ID: 132519 • Letter: T

Question

The antibiotic rifamycin is selectively toxic in blocking protein synthesis in Mycobacterium tuberculosis because

Select one:

a. bacterial ribosomes are 70s whereas host ribosome are 80s, thus the antibiotic binds to the M. tuberculosis ribosome but does not bind to the eukaryotic machinery.

b. the drug binds to the initiator tRNA, preventing the formation of the protein synthesis initiation complex in the bacterial cell.

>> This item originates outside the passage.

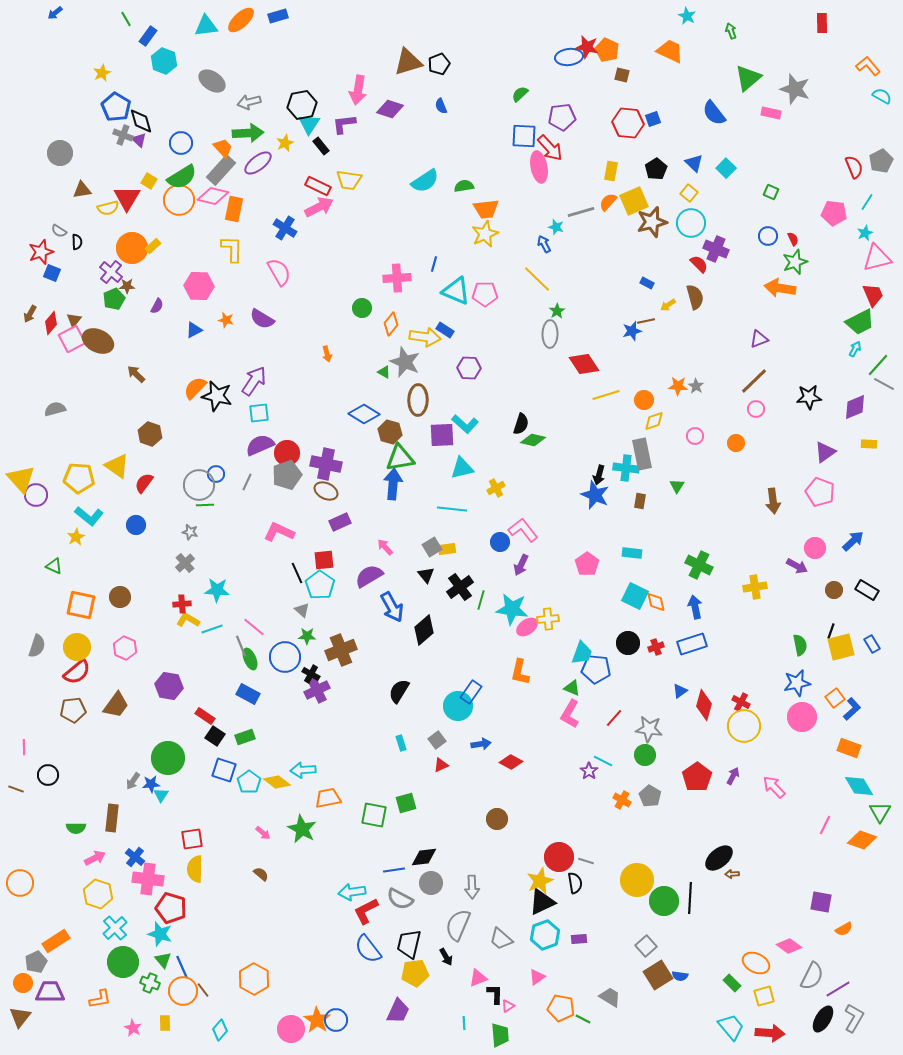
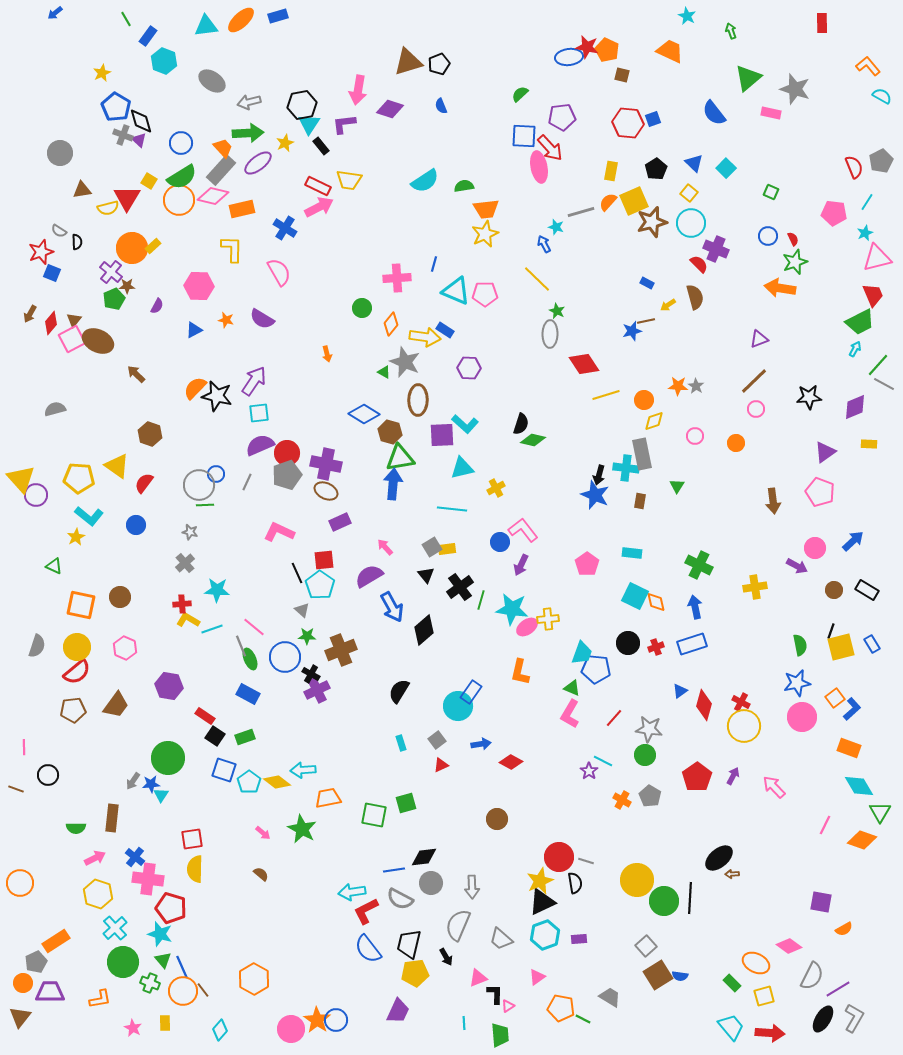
orange rectangle at (234, 209): moved 8 px right; rotated 65 degrees clockwise
green star at (557, 311): rotated 14 degrees counterclockwise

c. the antibiotic binds to the mRNA once synthesized, preventing it from participating in the initiation complex with the ribosome.

d. it binds preferentially to bacterial RNA polymerase rather than the eukaryotic protein, effectively halting transcription in the pathogen but not the host.

Explanation / Answer

Answer: Option D is correct.

Explanation:

Rifampicin is a polyketide compound belonging to the class of Anasmycins. It specifically binds to bacterial RNA polymerase and inhibits RNA synthesis.

The critical components of rifampicin inhibitory binding to the bacterial RNA polymerase are naphthol ring and four hydroxyl groups.

Rifampicin binds to the RNA polymerase and blocks the beta subunit within the DNA/RNA channel and thereby exerts steric exclusion and inhibition of elongation step in the RNA synthesis.

It is effective against leprosy, Legionnaire's disease, and tuberculosis.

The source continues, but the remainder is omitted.